DIRECTIONS
Below is a listing; give only the number of its lines that contain the word "στόχος".

Segment Start: EXTRACTED MATERIAL

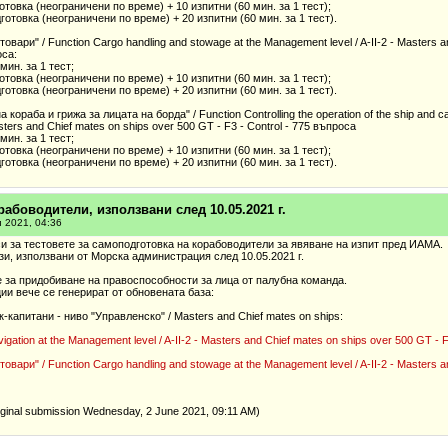
готовка (неограничени по време) + 10 изпитни (60 мин. за 1 тест);
дготовка (неограничени по време) + 20 изпитни (60 мин. за 1 тест).
вари" / Function Cargo handling and stowage at the Management level / A-II-2 - Masters a
оса:
мин. за 1 тест;
готовка (неограничени по време) + 10 изпитни (60 мин. за 1 тест);
дготовка (неограничени по време) + 20 изпитни (60 мин. за 1 тест).
кораба и грижа за лицата на борда" / Function Controlling the operation of the ship and ca
asters and Chief mates on ships over 500 GT - F3 - Control - 775 въпроса
мин. за 1 тест;
готовка (неограничени по време) + 10 изпитни (60 мин. за 1 тест);
дготовка (неограничени по време) + 20 изпитни (60 мин. за 1 тест).
рабоводители, използвани след 10.05.2021 г.
и 2021, 04:36
 за тестовете за самоподготовка на корабоводители за явяване на изпит пред ИАМА.
зи, използвани от Морска администрация след 10.05.2021 г.
 за придобиване на правоспособности за лица от палубна команда.
ии вече се генерират от обновената база:
капитани - ниво "Управленско" / Masters and Chief mates on ships:
gation at the Management level / A-II-2 - Masters and Chief mates on ships over 500 GT - 
вари" / Function Cargo handling and stowage at the Management level / A-II-2 - Masters a
iginal submission Wednesday, 2 June 2021, 09:11 AM
)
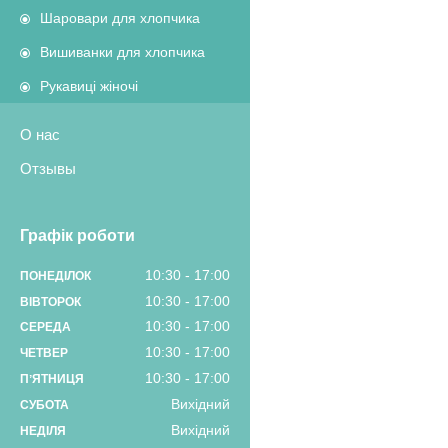
Шаровари для хлопчика
Вишиванки для хлопчика
Рукавиці жіночі
О нас
Отзывы
Графік роботи
10:30
17:00
ПОНЕДІЛОК
10:30
17:00
ВІВТОРОК
10:30
17:00
СЕРЕДА
10:30
17:00
ЧЕТВЕР
10:30
17:00
ПʼЯТНИЦЯ
Вихідний
СУБОТА
Вихідний
НЕДІЛЯ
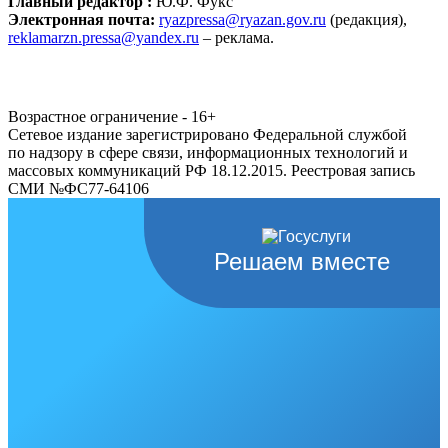
Главный редактор :
Ю.Ф. Фукс
Электронная почта:
ryazpressa@ryazan.gov.ru
(редакция),
reklamarzn.pressa@yandex.ru
– реклама.
Возрастное ограничение - 16+
Сетевое издание зарегистрировано Федеральной службой
по надзору в сфере связи, информационных технологий и
массовых коммуникаций РФ 18.12.2015. Реестровая запись
СМИ №ФС77-64106
Решаем вместе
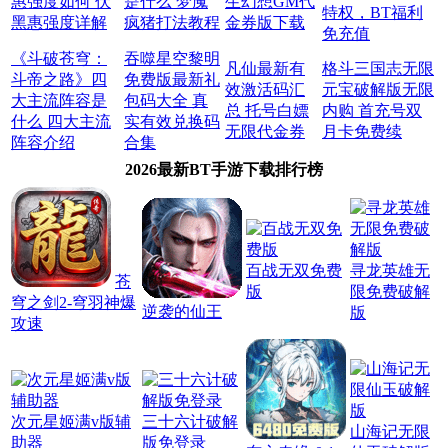
惠强度如何 伏
是什么 梦魇
生幻想GM代
特权，BT福利
黑惠强度详解
疯猪打法教程
金券版下载
免充值
《斗破苍穹：
吞噬星空黎明
凡仙最新有
格斗三国志无限
斗帝之路》四
免费版最新礼
效激活码汇
元宝破解版无限
大主流阵容是
包码大全 真
总 托号白嫖
内购 首充号双
什么 四大主流
实有效兑换码
无限代金券
月卡免费续
阵容介绍
合集
2026最新BT手游下载排行榜
百战无双免费
寻龙英雄无
苍
版
限免费破解
穹之剑2-穹羽神爆
逆袭的仙王
版
攻速
次元星姬满v版辅
三十六计破解
山海记无限
助器
版免登录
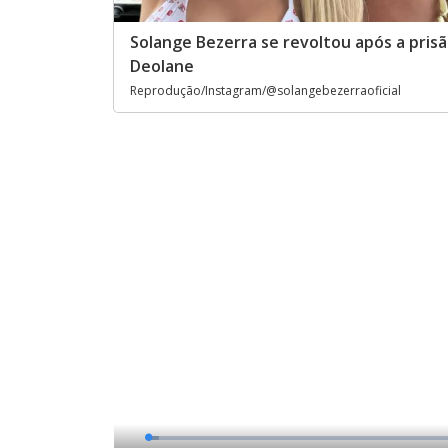
Solange Bezerra se revoltou após a pris
Deolane
Reprodução/Instagram/@solangebezerraoficial
L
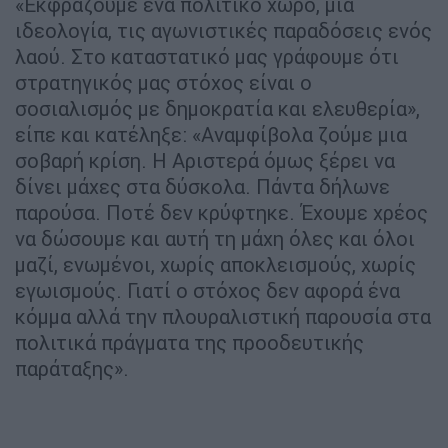
«Εκφράζουμε ένα πολιτικό χώρο, μία
ιδεολογία, τις αγωνιστικές παραδόσεις ενός
λαού. Στο καταστατικό μας γράφουμε ότι
στρατηγικός μας στόχος είναι ο
σοσιαλισμός με δημοκρατία και ελευθερία»,
είπε και κατέληξε: «Αναμφίβολα ζούμε μια
σοβαρή κρίση. Η Αριστερά όμως ξέρει να
δίνει μάχες στα δύσκολα. Πάντα δήλωνε
παρούσα. Ποτέ δεν κρύφτηκε. Έχουμε χρέος
να δώσουμε και αυτή τη μάχη όλες και όλοι
μαζί, ενωμένοι, χωρίς αποκλεισμούς, χωρίς
εγωισμούς. Γιατί ο στόχος δεν αφορά ένα
κόμμα αλλά την πλουραλιστική παρουσία στα
πολιτικά πράγματα της προοδευτικής
παράταξης».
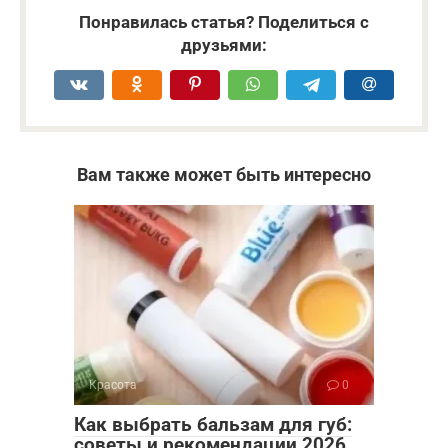
Понравилась статья? Поделиться с
друзьями:
Вам также может быть интересно
Красота
0
Как выбрать бальзам для губ:
советы и рекомендации 2026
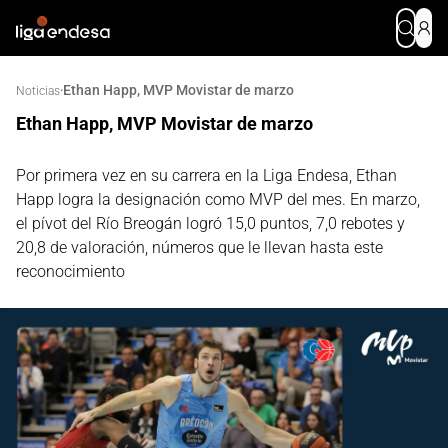
Ethan Happ, MVP Movistar de marzo
·
Noticias
Ethan Happ, MVP Movistar de marzo
Por primera vez en su carrera en la Liga Endesa, Ethan
Happ logra la designación como MVP del mes. En marzo,
el pívot del Río Breogán logró 15,0 puntos, 7,0 rebotes y
20,8 de valoración, números que le llevan hasta este
reconocimiento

Segment End: EXTRACTED MATERIAL

TASK RESULT
2